Without the Song wikidata item we should be linking Wikipedia items for all languages where one exists, not just one, and keep them up to date as new translations are added. That can be a lot of work - see Shania Twain - You’re Still the One where I’ve added links to all of the song pages. An extreme example, I admit (15 translations).
From a Data perspective, I think what needs to be done on the Wikipedia end is to break up many of those Song pages into two pages, one about the Song or Work and the other about the Single. It’s a lot of work, and runs the risk that some of those pages will be deemed “not significant” and deleted when they can’t talk about both the song and the single. It would solve the Musicbrainz problem as the Wikidata Single item would have Single wikipedia articles to point to.

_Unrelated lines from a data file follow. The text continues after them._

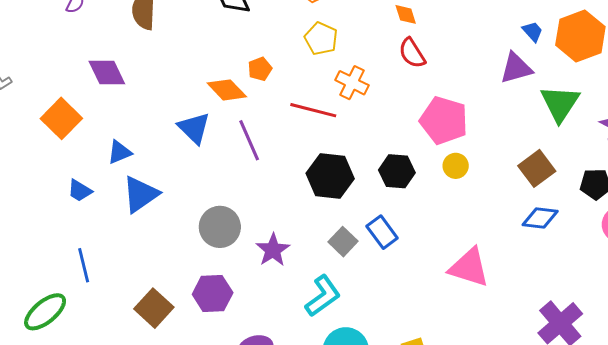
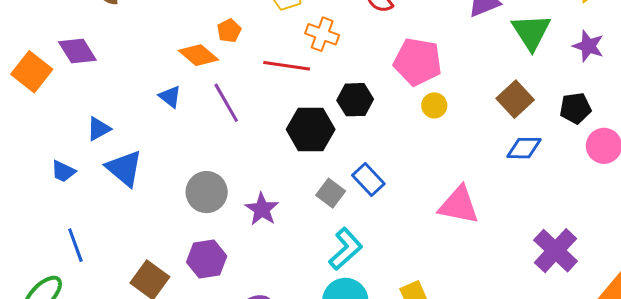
orange square: (61, 118) -> (32, 72), moved
blue triangle: (194, 128) -> (170, 97), size x0.7
black hexagon: (397, 171) -> (355, 100), moved
blue triangle: (141, 194) -> (124, 168), turned -39
cyan L-shape: (323, 296) -> (346, 249), moved

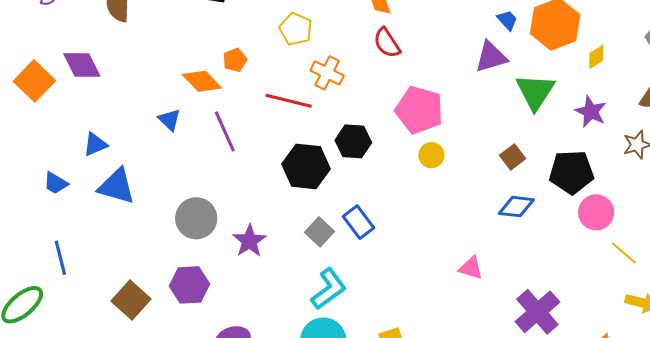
brown square: (515, 99) -> (513, 157), size x0.7
black pentagon: (575, 108) -> (572, 172), size x1.4
blue triangle: (124, 168) -> (117, 186), turned -30
pink triangle: (459, 205) -> (471, 268), moved, size x0.6

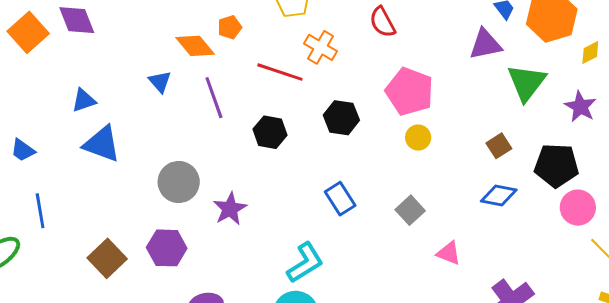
black hexagon: (306, 166) -> (270, 132), moved, size x0.7
blue trapezoid: (56, 183) -> (23, 150), moved
gray square: (319, 232) -> (410, 210), moved

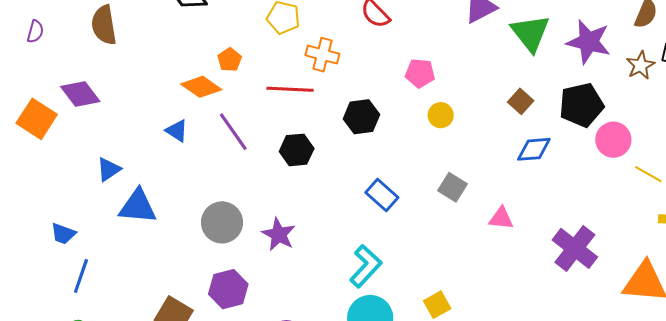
pink pentagon: (410, 91) -> (420, 73), size x0.6
purple star: (580, 107) -> (589, 42), size x1.4
blue line: (40, 211) -> (81, 276), moved, turned 44

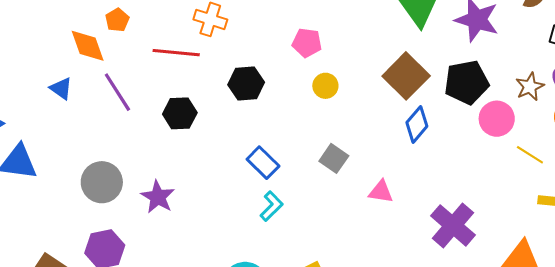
brown star: (640, 65) -> (530, 87), moved
orange diamond: (201, 87) -> (88, 46), turned 33
brown square: (521, 101) -> (406, 76), size x1.8
blue diamond: (534, 149) -> (417, 124), turned -48
cyan L-shape: (366, 266) -> (271, 206), moved, size x0.7

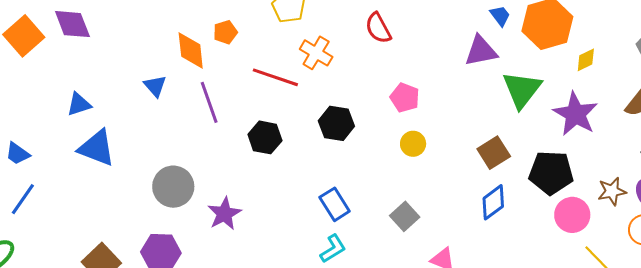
brown square: (406, 76) -> (494, 153), size x0.7

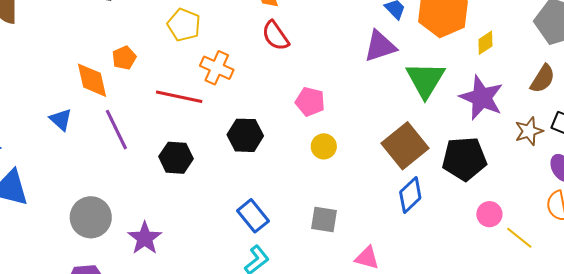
brown square: (494, 153) -> (405, 146), size x1.4
brown star: (612, 191) -> (529, 131), moved
pink circle: (572, 215) -> (489, 214), moved, size x0.7
gray square: (405, 216) -> (324, 220), turned -32

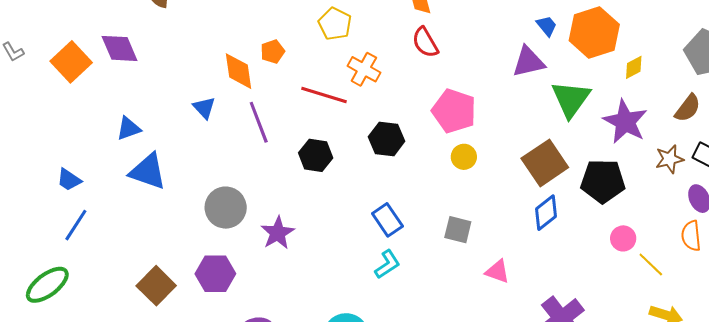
pink pentagon: (310, 102) -> (454, 111), size x1.5

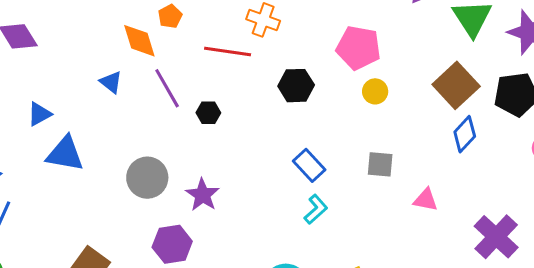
black hexagon: (316, 155) -> (208, 113), moved, size x0.7
purple hexagon: (215, 274) -> (172, 244), moved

I personally believe Wikipedia has the combination correct for the reason you state. A split page would be deleted due to “not significant”. This is even more relevant when you have cover versions becoming more famous than the original single. In those cases you get Song, Original Single and Cover Single all in the same place. In context the three then make sense together.
Wikidata is aiming to achieve a data-centric view which, by its nature, does not need to be human readable. There is not always going to be a one to one mapping between Wikipedia and Wikidata as they have a slightly different tilt as to who is reading them.